At the station Philip again glanced at his watch. There was still time enough, and he took the girl to the depot restaurant, tipped a waiter for a rush order, and told her she must eat. While she was at supper he bought a ticket and a sleeping-car berth and checked the shabby little trunk. Afterward, he went to sit with her until she finished eating, telling her to take her time; that he would see to it that she did not miss her train. Now that she had bathed her face and eyes and made herself presentable, he saw that she was, not pretty, perhaps, but wholesomely comely; and though she did not talk, the look in the big blue eyes that were evidently an inheritance from her Swedish or Danish ancestry was almost dog-like in its affection and gratitude.

When he took her out to the waiting eastbound train, the Denver & Rio Grande express from Pueblo and Colorado Springs had just pulled in, and if he had looked aside he would have seen Bromley welcoming a group of debarking travellers, with Stephen Drew carrying a hand-bag for one of them—a very beautiful and statuesque young woman with a peach-blow complexion and hair like spun gold.
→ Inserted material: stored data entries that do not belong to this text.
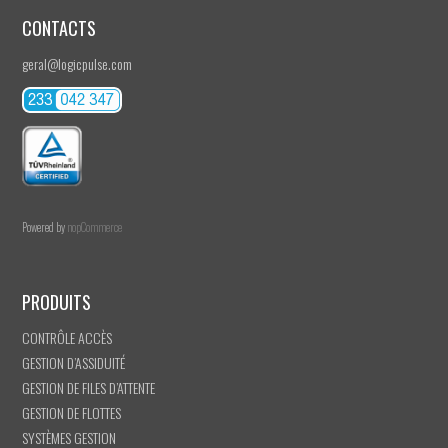
CONTACTS
geral@logicpulse.com
Powered by
nopCommerce
PRODUITS
CONTRÔLE ACCÈS
GESTION D’ASSIDUITÉ
GESTION DE FILES D’ATTENTE
GESTION DE FLOTTES
SYSTÈMES GESTION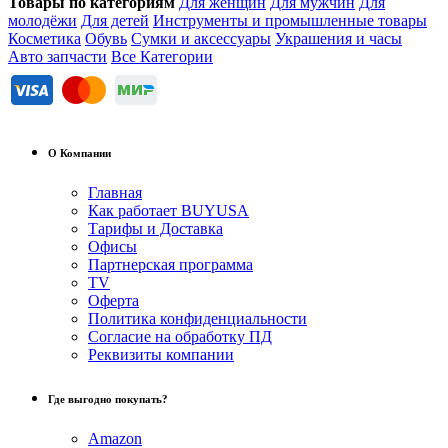
Товары по категориям
Для женщин
Для мужчин
Для
молодёжи
Для детей
Инструменты и промышленные товары
Косметика
Обувь
Сумки и аксессуары
Украшения и часы
Авто запчасти
Все Категории
О Компании
Главная
Как работает BUYUSA
Тарифы и Доставка
Офисы
Партнерская программа
TV
Оферта
Политика конфиденциальности
Согласие на обработку ПД
Реквизиты компании
Где выгодно покупать?
Amazon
Also, he might have seen that, in the procession of the group toward the station egress, Bromley lagged behind, with an eye for himself and the girl standing at the steps of the eastbound sleeper.

“You will find some money in this envelope with the tickets,” he was saying to the girl, “and there is no string tied to it. Just go back to your people and thank God you’ve got the best part of your life before you yet.”
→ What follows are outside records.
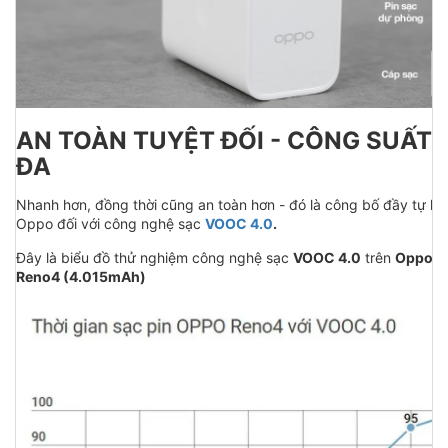
AN TOÀN TUYỆT ĐỐI - CÔNG SUẤT 
ĐA
Nhanh hơn, đồng thời cũng an toàn hơn - đó là công bố đầy tự hà
Oppo đối với công nghệ sạc
VOOC 4.0
.
Đây là biểu đồ thử nghiệm công nghệ sạc
VOOC 4.0
trên
Oppo
Reno4 (4.015mAh)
It was then that Harry Bromley, glancing back over his shoulder, saw a thing that he immediately wished he had not seen. The girl had tucked the ticket envelope into her bosom and put up her arms. “I wish you’d let me kiss you, just once,” she said chokingly. “I never knew there was ever such a man as you on top of God’s green earth!”
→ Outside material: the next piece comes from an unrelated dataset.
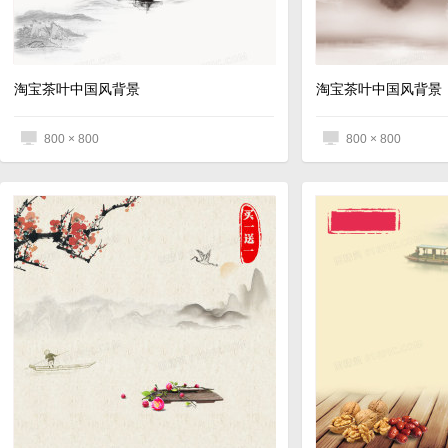
淘宝茶叶中国风背景
淘宝茶叶中国风背景
800 × 800
800 × 800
“There isn’t—not the way you mean it,” Philip denied quickly. “You mustn’t trust any of us—not even me.” Then he took her round face between his hands and kissed her and put her aboard her train; and Bromley, having witnessed the parting, plodded on after the Follansbee group, shaking his head and muttering to himself. He had been hoping that Philip’s plunge into the depths had stopped with the whiskey bottle and the gaming tables, but here was proof positive that it hadn’t. It was a man-killing world, this world of the unfettered West, and the trail of the serpent was over it all.

It was perhaps five minutes after the eastbound train had clanked out over the station switches when Philip lounged into Reddick’s office to lean upon the counter rail and watch the passenger agent as he fingered the keys of one of the lately introduced writing machines. Reddick stopped his two-finger performance and looked up to say, “Back again, are you?”

“Yes,” said the lounger, “but not to stay; just to ease your mind. The girl you were telling me about: she is on her way back to her folks in Iowa, on the train that has just pulled out. I don’t believe you will have to check her trunk again.”

“You went up to the Goguette’s and got her out?”

“Yes.”

Reddick thrust a hand over the railing. “Shake!” he said. “I wish there were more good devils like you in this rotten world—good devils with money to burn. I’d have done it myself, if I’d had the wherewithal. But it was too near pay-day for me.”